"And you know the consequences!"

"Only that I'm looking forward to the same thing another day."

"She'll go!"

"She won't," Kelson chuckled. "She is far too valuable. So there, old man! A month ago your threat might have held good. It won't now. You daren't—you positively daren't part with her—because, if you did so, you'd not only part with a good few of your secrets, but you'd part with me."


CHAPTER XVII

THE COURSE OF TRUE LOVE

"What's to be done with Matt?" Hamar asked Curtis, soon after the interview just recorded. "He's as sweet on Rosensberg as he can be, and says if I dismiss her he'll go too!"
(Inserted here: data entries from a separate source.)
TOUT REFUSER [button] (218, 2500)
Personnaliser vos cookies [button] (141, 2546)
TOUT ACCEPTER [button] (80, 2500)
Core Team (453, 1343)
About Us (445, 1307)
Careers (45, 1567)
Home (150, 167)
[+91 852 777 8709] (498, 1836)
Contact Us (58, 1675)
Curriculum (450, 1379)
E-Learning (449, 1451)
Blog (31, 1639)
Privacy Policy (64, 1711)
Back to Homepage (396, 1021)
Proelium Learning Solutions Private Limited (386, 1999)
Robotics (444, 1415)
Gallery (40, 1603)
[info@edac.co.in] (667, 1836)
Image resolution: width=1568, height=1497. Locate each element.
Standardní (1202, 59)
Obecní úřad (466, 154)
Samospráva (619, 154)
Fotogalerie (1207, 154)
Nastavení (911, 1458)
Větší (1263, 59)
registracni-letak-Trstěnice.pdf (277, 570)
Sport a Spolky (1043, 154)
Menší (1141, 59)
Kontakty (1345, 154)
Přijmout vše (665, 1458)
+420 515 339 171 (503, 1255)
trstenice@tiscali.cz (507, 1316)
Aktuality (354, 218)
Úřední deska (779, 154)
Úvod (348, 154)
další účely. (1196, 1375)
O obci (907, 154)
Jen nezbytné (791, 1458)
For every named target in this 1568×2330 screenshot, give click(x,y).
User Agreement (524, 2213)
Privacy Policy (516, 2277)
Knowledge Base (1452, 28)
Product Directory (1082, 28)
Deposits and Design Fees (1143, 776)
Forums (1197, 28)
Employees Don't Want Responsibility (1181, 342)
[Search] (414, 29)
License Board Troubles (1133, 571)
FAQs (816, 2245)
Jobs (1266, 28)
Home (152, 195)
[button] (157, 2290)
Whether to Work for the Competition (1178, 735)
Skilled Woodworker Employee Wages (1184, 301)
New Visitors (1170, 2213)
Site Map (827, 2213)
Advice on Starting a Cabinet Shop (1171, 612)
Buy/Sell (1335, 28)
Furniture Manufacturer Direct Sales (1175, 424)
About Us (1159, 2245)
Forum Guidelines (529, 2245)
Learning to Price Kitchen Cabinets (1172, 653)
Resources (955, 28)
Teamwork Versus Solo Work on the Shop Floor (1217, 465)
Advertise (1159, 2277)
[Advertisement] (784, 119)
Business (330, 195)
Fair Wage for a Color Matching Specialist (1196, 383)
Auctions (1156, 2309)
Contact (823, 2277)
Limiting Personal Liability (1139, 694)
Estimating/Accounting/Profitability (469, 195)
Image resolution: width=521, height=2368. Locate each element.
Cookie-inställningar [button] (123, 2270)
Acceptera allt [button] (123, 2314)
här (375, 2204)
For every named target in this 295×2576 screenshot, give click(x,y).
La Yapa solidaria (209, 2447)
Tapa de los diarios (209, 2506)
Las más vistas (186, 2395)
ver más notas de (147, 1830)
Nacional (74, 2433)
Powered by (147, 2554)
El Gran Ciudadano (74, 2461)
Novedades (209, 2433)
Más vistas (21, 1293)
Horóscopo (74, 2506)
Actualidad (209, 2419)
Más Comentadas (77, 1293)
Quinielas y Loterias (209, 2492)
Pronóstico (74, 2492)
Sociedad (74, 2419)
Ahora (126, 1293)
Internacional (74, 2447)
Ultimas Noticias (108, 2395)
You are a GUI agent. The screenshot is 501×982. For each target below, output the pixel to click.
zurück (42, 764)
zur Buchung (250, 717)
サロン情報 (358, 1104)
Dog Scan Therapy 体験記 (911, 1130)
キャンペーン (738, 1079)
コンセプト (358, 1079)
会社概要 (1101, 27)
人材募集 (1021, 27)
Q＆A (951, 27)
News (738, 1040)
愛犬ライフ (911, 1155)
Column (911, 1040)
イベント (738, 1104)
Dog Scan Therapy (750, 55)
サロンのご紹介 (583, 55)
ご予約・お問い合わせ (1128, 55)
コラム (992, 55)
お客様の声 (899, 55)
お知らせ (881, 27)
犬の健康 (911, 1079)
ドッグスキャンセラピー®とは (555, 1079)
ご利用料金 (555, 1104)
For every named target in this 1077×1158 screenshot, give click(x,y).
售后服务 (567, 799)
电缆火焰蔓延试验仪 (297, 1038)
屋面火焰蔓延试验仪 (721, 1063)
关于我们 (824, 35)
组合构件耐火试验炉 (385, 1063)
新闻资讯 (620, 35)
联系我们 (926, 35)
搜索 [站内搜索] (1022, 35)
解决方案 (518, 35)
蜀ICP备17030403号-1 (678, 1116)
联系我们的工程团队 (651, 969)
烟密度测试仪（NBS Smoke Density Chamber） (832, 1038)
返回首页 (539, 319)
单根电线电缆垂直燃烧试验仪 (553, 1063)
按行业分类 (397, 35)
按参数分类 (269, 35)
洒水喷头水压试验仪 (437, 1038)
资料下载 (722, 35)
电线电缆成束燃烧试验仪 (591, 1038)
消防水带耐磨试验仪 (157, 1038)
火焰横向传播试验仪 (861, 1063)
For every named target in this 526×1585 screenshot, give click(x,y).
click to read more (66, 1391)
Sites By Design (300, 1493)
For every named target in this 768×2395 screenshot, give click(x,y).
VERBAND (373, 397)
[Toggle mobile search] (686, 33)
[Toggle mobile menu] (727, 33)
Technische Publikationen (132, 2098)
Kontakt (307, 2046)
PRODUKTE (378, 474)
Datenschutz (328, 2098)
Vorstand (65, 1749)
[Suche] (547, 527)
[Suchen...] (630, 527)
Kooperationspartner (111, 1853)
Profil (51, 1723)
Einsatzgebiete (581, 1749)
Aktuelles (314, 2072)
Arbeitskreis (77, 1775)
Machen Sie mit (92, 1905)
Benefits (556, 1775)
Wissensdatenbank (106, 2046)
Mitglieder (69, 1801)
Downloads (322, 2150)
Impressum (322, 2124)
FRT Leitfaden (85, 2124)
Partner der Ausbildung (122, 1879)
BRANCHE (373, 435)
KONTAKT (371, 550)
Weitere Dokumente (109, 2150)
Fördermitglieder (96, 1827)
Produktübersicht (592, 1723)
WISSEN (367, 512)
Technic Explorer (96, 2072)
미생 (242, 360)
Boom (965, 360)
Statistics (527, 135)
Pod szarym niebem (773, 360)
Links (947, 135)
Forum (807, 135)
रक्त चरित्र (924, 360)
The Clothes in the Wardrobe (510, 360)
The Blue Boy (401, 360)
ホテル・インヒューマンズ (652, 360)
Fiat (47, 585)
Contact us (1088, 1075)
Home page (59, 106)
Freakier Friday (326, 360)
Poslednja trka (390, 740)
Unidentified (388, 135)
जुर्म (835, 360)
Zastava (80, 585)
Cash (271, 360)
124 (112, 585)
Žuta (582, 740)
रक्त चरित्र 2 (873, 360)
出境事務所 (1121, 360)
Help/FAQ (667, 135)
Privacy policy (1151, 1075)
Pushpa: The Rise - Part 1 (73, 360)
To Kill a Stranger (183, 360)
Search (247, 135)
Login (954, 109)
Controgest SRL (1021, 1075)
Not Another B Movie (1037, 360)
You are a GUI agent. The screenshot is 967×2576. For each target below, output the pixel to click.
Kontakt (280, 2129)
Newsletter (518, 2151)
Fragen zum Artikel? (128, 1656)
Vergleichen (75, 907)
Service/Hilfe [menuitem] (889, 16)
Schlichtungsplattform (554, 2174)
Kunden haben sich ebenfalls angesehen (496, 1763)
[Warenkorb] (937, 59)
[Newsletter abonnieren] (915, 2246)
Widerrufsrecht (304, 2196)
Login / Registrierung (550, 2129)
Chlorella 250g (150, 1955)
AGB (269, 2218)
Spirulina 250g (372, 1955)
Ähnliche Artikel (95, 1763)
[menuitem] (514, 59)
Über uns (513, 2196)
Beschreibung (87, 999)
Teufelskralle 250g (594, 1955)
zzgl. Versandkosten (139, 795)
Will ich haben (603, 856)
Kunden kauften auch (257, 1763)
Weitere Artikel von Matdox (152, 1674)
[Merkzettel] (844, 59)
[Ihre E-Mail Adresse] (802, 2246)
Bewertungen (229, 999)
"Then don't dismiss her," Curtis replied. "Leave them both alone, that's my tip. I don't believe Matt's such a fool as to fall in love, and I'm quite sure the girl isn't. Why, she went to the Tivoli with me two nights ago, and to the Empire with another fellow the night before that. It isn't in her to stick to one, she would go with any one who would treat her. Don't worry your head over that. Matt might say 'How about Leon and Gladys Martin.'"

"So he might, but there's no danger there. The girl is deuced pretty—splendid eyes, hair, teeth, hands and all that sort of thing, and I've set my heart on a bit of canoodling with her, but as for love! Well! it's not in my programme."